Limelight Hotel Ketchum receives LEED Silver Certification

US: The Limelight Hotel Ketchum has been awarded LEED Silver certification by the U.S. Green Building Council

The Limelight Hotel Ketchum, which is located in downtown Ketchum, Idaho, has been awarded LEED Silver certification by the U.S. Green Building Council (USGBC).

The Limelight opened in December of last year. It houses 99 hotel rooms and 14 for-sale residences. Throughout the building process, the teams implemented various sustainable features and practices in order to obtain the LEED certification.

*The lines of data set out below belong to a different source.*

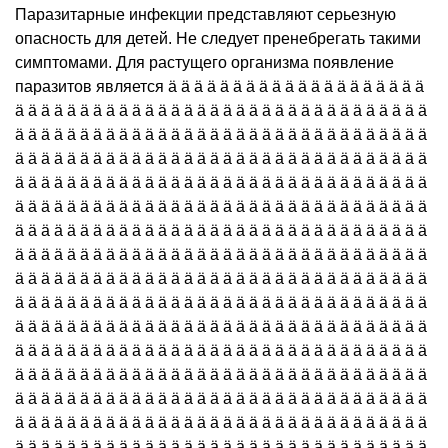
Паразитарные инфекции представляют серьезную
опасность для детей. Не следует пренебрегать такими
симптомами. Для растущего организма появление
паразитов является ä ä ä ä ä ä ä ä ä ä ä ä ä ä ä ä ä ä ä ä
ä ä ä ä ä ä ä ä ä ä ä ä ä ä ä ä ä ä ä ä ä ä ä ä ä ä ä ä ä ä ä ä
ä ä ä ä ä ä ä ä ä ä ä ä ä ä ä ä ä ä ä ä ä ä ä ä ä ä ä ä ä ä ä ä
ä ä ä ä ä ä ä ä ä ä ä ä ä ä ä ä ä ä ä ä ä ä ä ä ä ä ä ä ä ä ä ä
ä ä ä ä ä ä ä ä ä ä ä ä ä ä ä ä ä ä ä ä ä ä ä ä ä ä ä ä ä ä ä ä
ä ä ä ä ä ä ä ä ä ä ä ä ä ä ä ä ä ä ä ä ä ä ä ä ä ä ä ä ä ä ä ä
ä ä ä ä ä ä ä ä ä ä ä ä ä ä ä ä ä ä ä ä ä ä ä ä ä ä ä ä ä ä ä ä
ä ä ä ä ä ä ä ä ä ä ä ä ä ä ä ä ä ä ä ä ä ä ä ä ä ä ä ä ä ä ä ä
ä ä ä ä ä ä ä ä ä ä ä ä ä ä ä ä ä ä ä ä ä ä ä ä ä ä ä ä ä ä ä ä
ä ä ä ä ä ä ä ä ä ä ä ä ä ä ä ä ä ä ä ä ä ä ä ä ä ä ä ä ä ä ä ä
ä ä ä ä ä ä ä ä ä ä ä ä ä ä ä ä ä ä ä ä ä ä ä ä ä ä ä ä ä ä ä ä
ä ä ä ä ä ä ä ä ä ä ä ä ä ä ä ä ä ä ä ä ä ä ä ä ä ä ä ä ä ä ä ä
ä ä ä ä ä ä ä ä ä ä ä ä ä ä ä ä ä ä ä ä ä ä ä ä ä ä ä ä ä ä ä ä
ä ä ä ä ä ä ä ä ä ä ä ä ä ä ä ä ä ä ä ä ä ä ä ä ä ä ä ä ä ä ä ä
ä ä ä ä ä ä ä ä ä ä ä ä ä ä ä ä ä ä ä ä ä ä ä ä ä ä ä ä ä ä ä ä
ä ä ä ä ä ä ä ä ä ä ä ä ä ä ä ä ä ä ä ä ä ä ä ä ä ä ä ä ä ä ä ä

Mark Vogele, project manager, Limelight Hotel Ketchum said: “To the town’s credit, LEED Silver was a requirement of the project. So we’re not bragging about that, we had to do it. What we’re proud of is where we went above and beyond code, above and beyond LEED. We focused on energy efficiency because that’s by far the most important piece of green building. We have R 42 walls and an R-70 roof, which is insane. We have double pane, low-e windows that have whole-window U value of .45. We have advanced mechanical systems with condensing gas boilers tied to a building automation system that turns off the heat when guest leave the room. It’s a really, really good building.”

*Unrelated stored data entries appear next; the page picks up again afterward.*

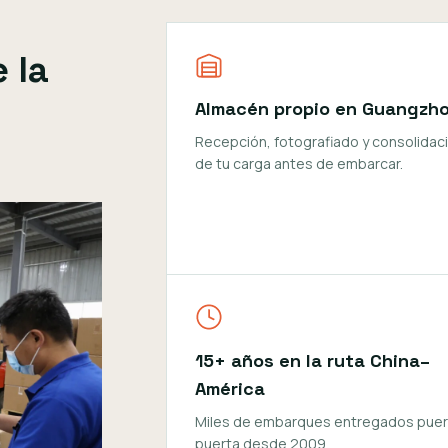
 la
Almacén propio en Guangzh
Recepción, fotografiado y consolidac
de tu carga antes de embarcar.
15+ años en la ruta China–
América
Miles de embarques entregados puer
puerta desde 2009.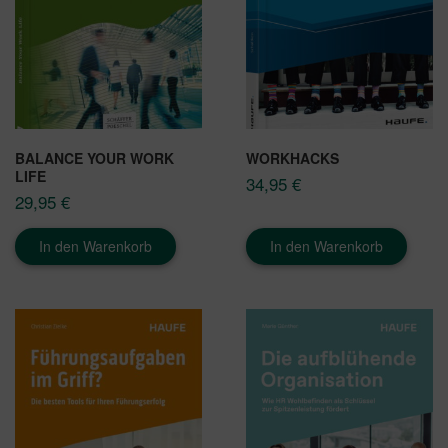
BALANCE YOUR WORK
WORKHACKS
LIFE
34,95
€
29,95
€
In den Warenkorb
In den Warenkorb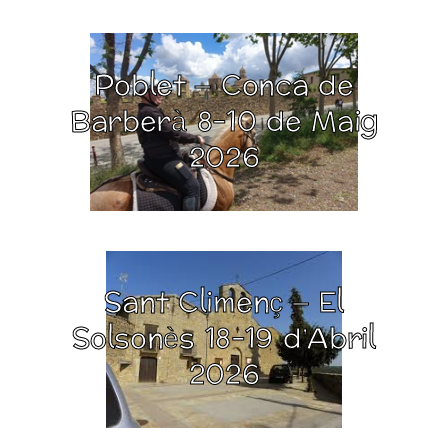
Poblet – Conca de
Barberà 8-10 de Maig
2026
Sant Climenç – El
Solsonès 18-19 d’Abril
2026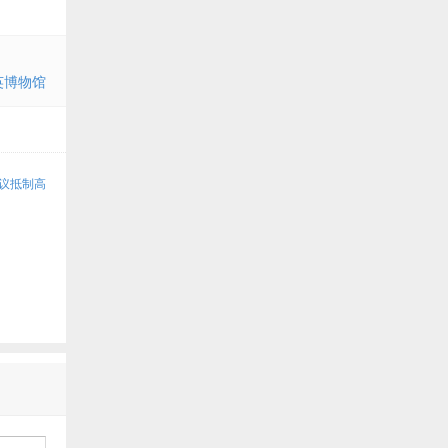
英博物馆
倡议抵制高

The glass used in building utilises a heat-rejecting technology to block solar gain and reduce air conditioning needs in the summer. Built-in shades help with this process.

Vogele added: “One of the coolest things about the whole project is that we capture 100% of stormwater and process it onsite-that means we filter it and send it directly into the ground without entering the municipal storm system, where it would have dragged in pollutants.”

Other sustainably conscious hotel operations include using environmentally safe cleaning supplies, placing glasses in all bathrooms rather than plastic, as well as using soap, shampoo and lotion refillable dispensers rather than the traditional 1.5 oz bottles. The restaurant seeks to source 10-15% of ingredients locally and works to stock canned beverages in the kitchen rather than bottles due to the lack of glass recycling in the region.